Hace unos días, comenté que era más optimista de cara a final de temporada tras la mejora del equipo. Sobre todo en un aspecto tan importante como es la actitud.
Pero no es suficiente. El partido contra el PSG demostró que este Barça está muy lejos del nivel requerido para competir con garantías por cualquier título. Especialmente la Liga de Campeones.
El equipo se ha hecho mayor. Algunos jugadores ya no tienen el nivel, por la edad, para formar plante de esta plantilla. Algunos fichajes, no tienen categoría. Y la gente joven, pues eso, están demasiado verdes.
Además, cuando un jugador es titular habiendo estado 3 meses en el dique seco por lesión, Gerard Piqué, en un partido tan exigente como el del pasado martes, es un claro síntoma de las carencias que presenta esta plantilla.

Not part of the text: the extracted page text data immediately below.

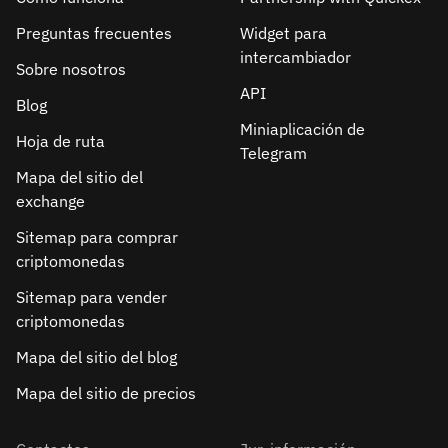
Preguntas frecuentes
Widget para
intercambiador
Sobre nosotros
API
Blog
Miniaplicación de
Hoja de ruta
Telegram
Mapa del sitio del
exchange
Sitemap para comprar
criptomonedas
Sitemap para vender
criptomonedas
Mapa del sitio del blog
Mapa del sitio de precios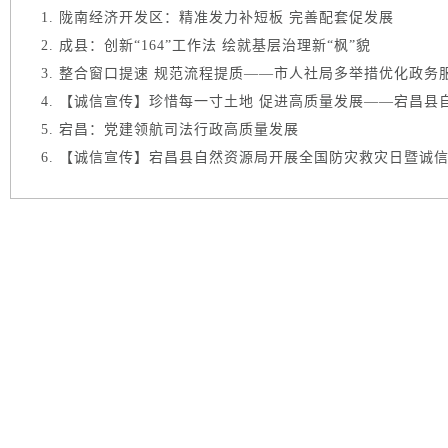
陇南经济开发区：精准发力补短板 完善配套促发展
成县：创新“164”工作法 绘就基层治理新“枫”貌
整合窗口提速 规范流程提质——市人社局多举措优化政务
【诚信宣传】珍惜每一寸土地 促进高质量发展——宕昌县自然
宕昌：党建领航司法行政高质量发展
【诚信宣传】宕昌县自然资源局开展全国防灾救灾日暨诚信建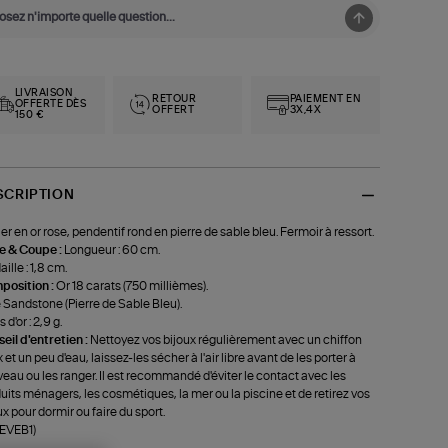
LIVRAISON
RETOUR
PAIEMENT EN
OFFERTE DÈS
OFFERT
3X,4X
150 €
SCRIPTION
ier en or rose, pendentif rond en pierre de sable bleu. Fermoir à ressort.
le & Coupe :
Longueur : 60 cm.
ille : 1,8 cm.
position :
Or 18 carats (750 millièmes).
 Sandstone (Pierre de Sable Bleu).
 d'or : 2,9 g.
eil d'entretien :
Nettoyez vos bijoux régulièrement avec un chiffon
 et un peu d'eau, laissez-les sécher à l'air libre avant de les porter à
eau ou les ranger. Il est recommandé d'éviter le contact avec les
uits ménagers, les cosmétiques, la mer ou la piscine et de retirez vos
ux pour dormir ou faire du sport.
-EVEB1)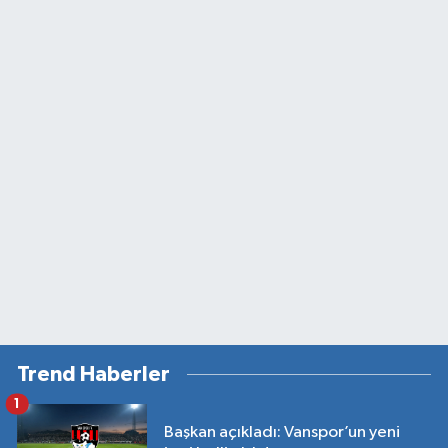
Trend Haberler
1
Başkan açıkladı: Vanspor’un yeni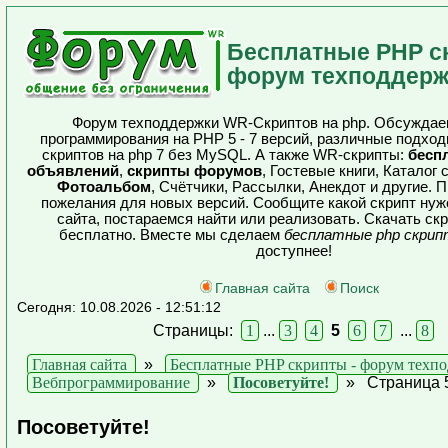
Бесплатные PHP с
форум техподдерж
Форум техподдержки WR-Скриптов на php. Обсуждае
программирования на PHP 5 - 7 версий, различные подхо
скриптов на php 7 без MySQL. А также WR-скрипты:
бесп
объявлений
,
скрипты форумов
, Гостевые книги, Каталог 
Фотоальбом
, Счётчики, Рассылки, Анекдот и другие.
пожелания для новых версий. Сообщите какой скрипт нуж
сайта, постараемся найти или реализовать. Скачать ск
бесплатно. Вместе мы сделаем
бесплатные php скри
доступнее!
Главная сайта
Поиск
Сегодня: 10.08.2026 - 12:51:12
Страницы:
1
...
3
4
5
6
7
...
8
Главная сайта
»
Бесплатные PHP скрипты - форум техп
Вебпрограммирование
»
Посоветуйте!
»
Страница 
Посоветуйте!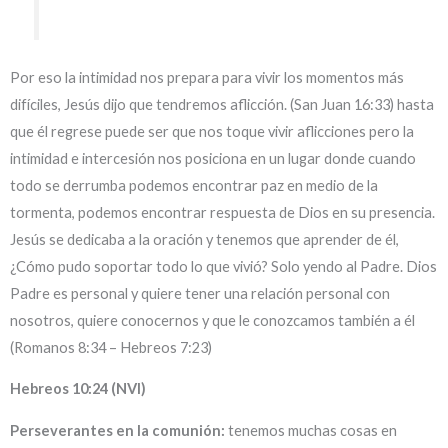
Por eso la intimidad nos prepara para vivir los momentos más
difíciles, Jesús dijo que tendremos aflicción. (San Juan 16:33) hasta
que él regrese puede ser que nos toque vivir aflicciones pero la
intimidad e intercesión nos posiciona en un lugar donde cuando
todo se derrumba podemos encontrar paz en medio de la
tormenta, podemos encontrar respuesta de Dios en su presencia.
Jesús se dedicaba a la oración y tenemos que aprender de él,
¿Cómo pudo soportar todo lo que vivió? Solo yendo al Padre. Dios
Padre es personal y quiere tener una relación personal con
nosotros, quiere conocernos y que le conozcamos también a él
(Romanos 8:34 – Hebreos 7:23)
Hebreos 10:24 (NVI)
Perseverantes en la comunión:
tenemos muchas cosas en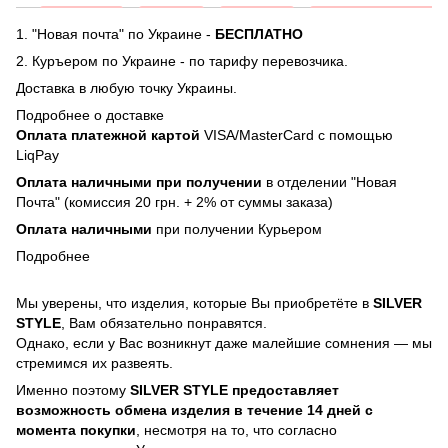
1. "Новая почта" по Украине -
БЕСПЛАТНО
2. Куръером по Украине - по тарифу перевозчика.
Доставка в любую точку Украины.
Подробнее о доставке
Оплата платежной картой
VISA/MasterCard с помощью
LiqPay
Оплата наличными при получении
в отделении "Новая
Почта" (комиссия 20 грн. + 2% от суммы заказа)
Оплата наличными
при получении Курьером
Подробнее
Мы уверены, что изделия, которые Вы приобретёте в
SILVER
STYLE
, Вам обязательно понравятся.
Однако, если у Вас возникнут даже малейшие сомнения — мы
стремимся их развеять.
Именно поэтому
SILVER STYLE предоставляет
возможность обмена изделия в течение 14 дней с
момента покупки
, несмотря на то, что согласно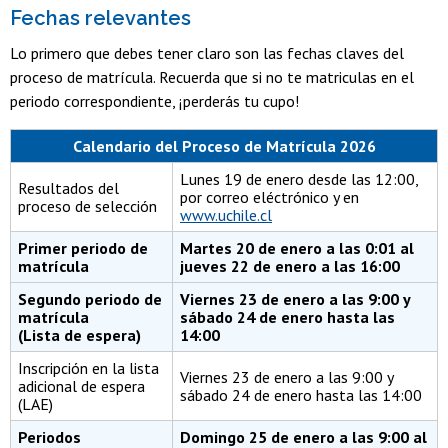
Fechas relevantes
Lo primero que debes tener claro son las fechas claves del
proceso de matrícula. Recuerda que si no te matriculas en el
periodo correspondiente, ¡perderás tu cupo!
Calendario del Proceso de Matrícula 2026
Lunes 19 de enero desde las 12:00,
Resultados del
por correo eléctrónico y en
proceso de selección
www.uchile.cl
Primer periodo de
Martes 20 de enero a las 0:01 al
matrícula
jueves 22 de enero a las 16:00
Segundo periodo de
Viernes 23 de enero a las 9:00 y
matrícula
sábado 24 de enero hasta las
(Lista de espera)
14:00
Inscripción en la lista
Viernes 23 de enero a las 9:00 y
adicional de espera
sábado 24 de enero hasta las 14:00
(LAE)
Periodos
Domingo 25 de enero a las 9:00 al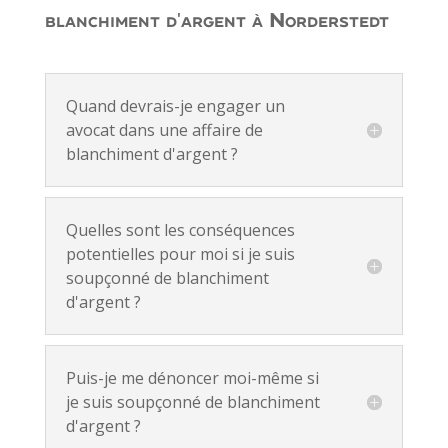
blanchiment d'argent à Norderstedt
Quand devrais-je engager un
avocat dans une affaire de
blanchiment d'argent ?
Quelles sont les conséquences
potentielles pour moi si je suis
soupçonné de blanchiment
d'argent ?
Puis-je me dénoncer moi-même si
je suis soupçonné de blanchiment
d'argent ?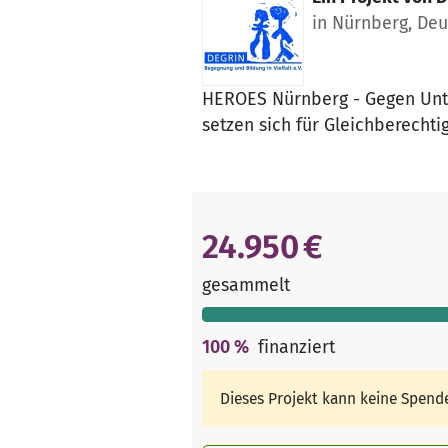
in Nürnberg, De
HEROES Nürnberg - Gegen Unte
setzen sich für Gleichberech
24.950 €
gesammelt
100
%
finanziert
Dieses Projekt kann keine Spen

Seamos realistas, este Barça no da para más. Ronald Koeman lo sabe, y es consciente de que toca trabajar con lo que hay para elaborar un futuro. Por algo dijo que no esperaba conseguir ningún título esta temporada. Duele. Pero es la realidad.
Sea como sea, el presidente que llegue tras las elecciones va a tener una cantidad de trabajo mastodóntica para confeccionar una plantilla competitiva para los próximos años. Ya no la próxima temporada, las siguientes.
El presente y futuro cercano del Barcelona pinta mal. Basando sus jugadores clave en una edad que supera los 34 años. Con una plantilla corta y descompensada. Con una situación económica extremadamente delicada, por el coste contractual y salarial de algunas estrellas, y agravada por la pandemia del COVID-19.
Se acabó el vivir del pasado. Toca decir adiós a ciertos jugadores, llamen como se llamen, dar las riendas a savia nueva, aire fresco, y contratar solo a jugadores claramente contrastados y que marquen las diferencias. Si lo que viene no es mejor de lo que tenemos en casa, la cantera, no es necesario.
Messi es el mejor jugador del mundo. Pero un jugador no hace equipo. Y desde 2015 ha habido otros equipos que han ganado Ligas, Copas y Copas de Europa sin Messi. La clave, como en todo deporte colectivo, es el equipo.
Leo puede brindar aún 2-3 temporadas más de magia, madurez, y experiencia. Pero si el coste de su ficha no compensa, e impide el poder invertir en una plantilla competitiva, debemos recordar las palabras de Edmilson el pasado domingo en micrófonos de Movistar+, “los jugadores pasan, el club permanece”.